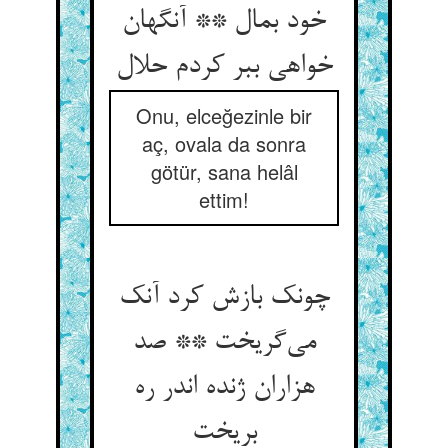
خود بمال ** آنگهان
خواهی ببر کردم حلال
Onu, elceğezinle bir
aç, ovala da sonra
götür, sana helâl
ettim!
چونک بازش کرد آنک
می‌گریخت ** صد
هزاران ژنده اندر ره
بریخت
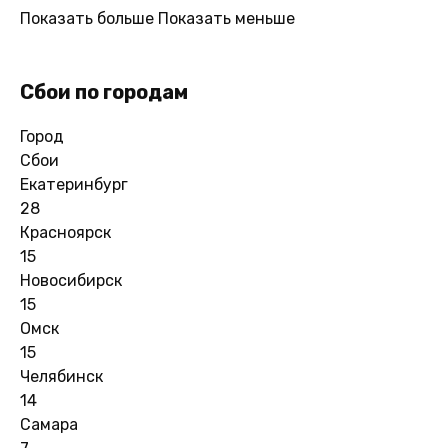
Показать больше
Показать меньше
Сбои по городам
Город
Сбои
Екатеринбург
28
Красноярск
15
Новосибирск
15
Омск
15
Челябинск
14
Самара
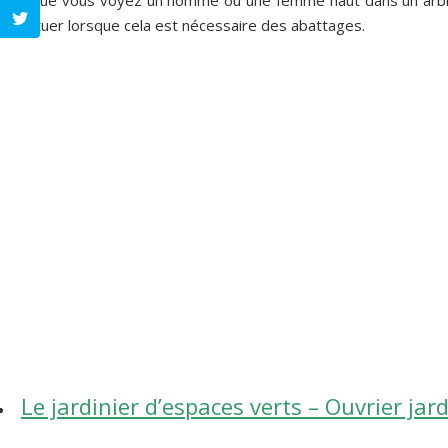
effectuer lorsque cela est nécessaire des abattages.
Le jardinier d’espaces verts – Ouvrier jard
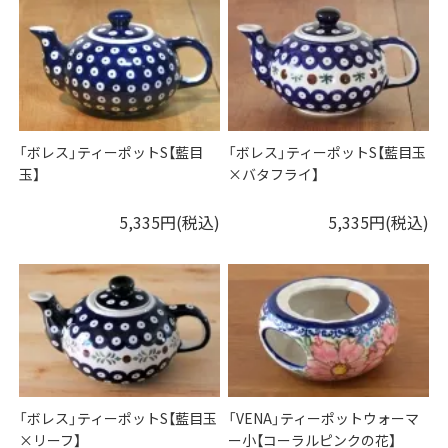
「ボレス」ティーポットS【藍目
「ボレス」ティーポットS【藍目玉
玉】
×バタフライ】
5,335円(税込)
5,335円(税込)
「ボレス」ティーポットS【藍目玉
「VENA」ティーポットウォーマ
×リーフ】
ー小【コーラルピンクの花】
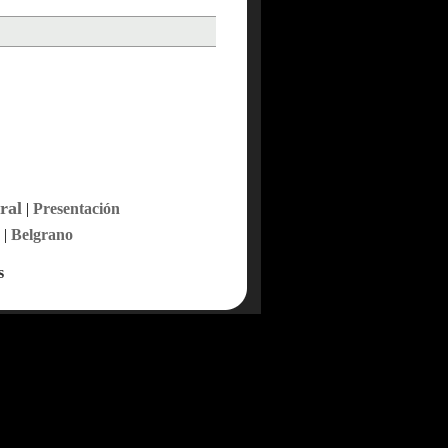
ral
|
Presentación
|
Belgrano
s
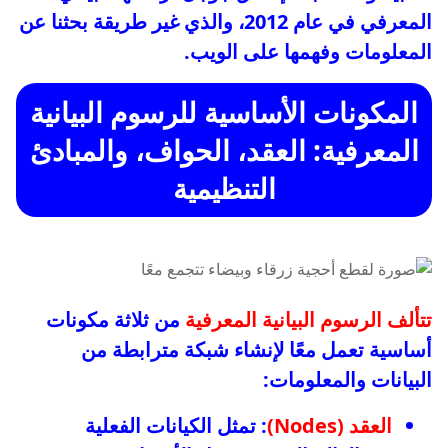
المعرفي في عام 2012، والذي غير طريقة بحثنا عن
المعلومات وفهمها على الويب.
المكونات الأساسية للرسوم البيانية
المعرفية: العقد، الحواف، والمبادئ
التنظيمية
تتألف الرسوم البيانية المعرفية
من ثلاثة مكونات
أساسية تعمل معًا لإنشاء شبكة مترابطة من
البيانات والمعلومات:
العقد (Nodes)
: تمثل الكيانات الفعلية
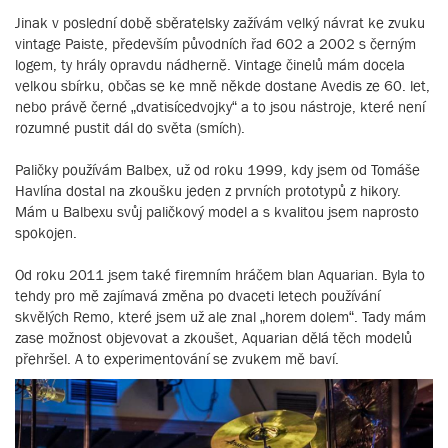
Jinak v poslední době sběratelsky zažívám velký návrat ke zvuku
vintage Paiste, především původních řad 602 a 2002 s černým
logem, ty hrály opravdu nádherně. Vintage činelů mám docela
velkou sbírku, občas se ke mně někde dostane Avedis ze 60. let,
nebo právě černé „dvatisícedvojky“ a to jsou nástroje, které není
rozumné pustit dál do světa (smích).
Paličky používám Balbex, už od roku 1999, kdy jsem od Tomáše
Havlína dostal na zkoušku jeden z prvních prototypů z hikory.
Mám u Balbexu svůj paličkový model a s kvalitou jsem naprosto
spokojen.
Od roku 2011 jsem také firemním hráčem blan Aquarian. Byla to
tehdy pro mě zajímavá změna po dvaceti letech používání
skvělých Remo, které jsem už ale znal „horem dolem“. Tady mám
zase možnost objevovat a zkoušet, Aquarian dělá těch modelů
přehršel. A to experimentování se zvukem mě baví.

□ □ □ □

— Problem to solve —
Leave out the pictures, then repeat the listing above exactly from its first line to the line with "rozumné pustit dál do světa (smích).", inclusive.

— Task result —
خود بمال ** آنگهان
خواهی ببر کردم حلال
Onu, elceğezinle bir
aç, ovala da sonra
götür, sana helâl
ettim!
چونک بازش کرد آنک
می‌گریخت ** صد
هزاران ژنده اندر ره
بریخت
Показать больше
Показать меньше
Сбои по городам
Город
Сбои
Екатеринбург
28
Красноярск
15
Новосибирск
15
Омск
15
Челябинск
14
Самара
effectuer lorsque cela est nécessaire des abattages.
Le jardinier d’espaces verts – Ouvrier jard
「ボレス」ティーポットS【藍目
「ボレス」ティーポットS【藍目玉
玉】
×バタフライ】
5,335円(税込)
5,335円(税込)
「ボレス」ティーポットS【藍目玉
「VENA」ティーポットウォーマ
×リーフ】
ー小【コーラルピンクの花】
ral
|
Presentación
|
Belgrano
s
المعرفي في عام 2012، والذي غير طريقة بحثنا عن
المعلومات وفهمها على الويب.
المكونات الأساسية للرسوم البيانية
المعرفية: العقد، الحواف، والمبادئ
التنظيمية
تتألف الرسوم البيانية المعرفية
من ثلاثة مكونات
أساسية تعمل معًا لإنشاء شبكة مترابطة من
البيانات والمعلومات:
العقد (Nodes)
: تمثل الكيانات الفعلية
Jinak v poslední době sběratelsky zažívám velký návrat ke zvuku
vintage Paiste, především původních řad 602 a 2002 s černým
logem, ty hrály opravdu nádherně. Vintage činelů mám docela
velkou sbírku, občas se ke mně někde dostane Avedis ze 60. let,
nebo právě černé „dvatisícedvojky“ a to jsou nástroje, které není
rozumné pustit dál do světa (smích).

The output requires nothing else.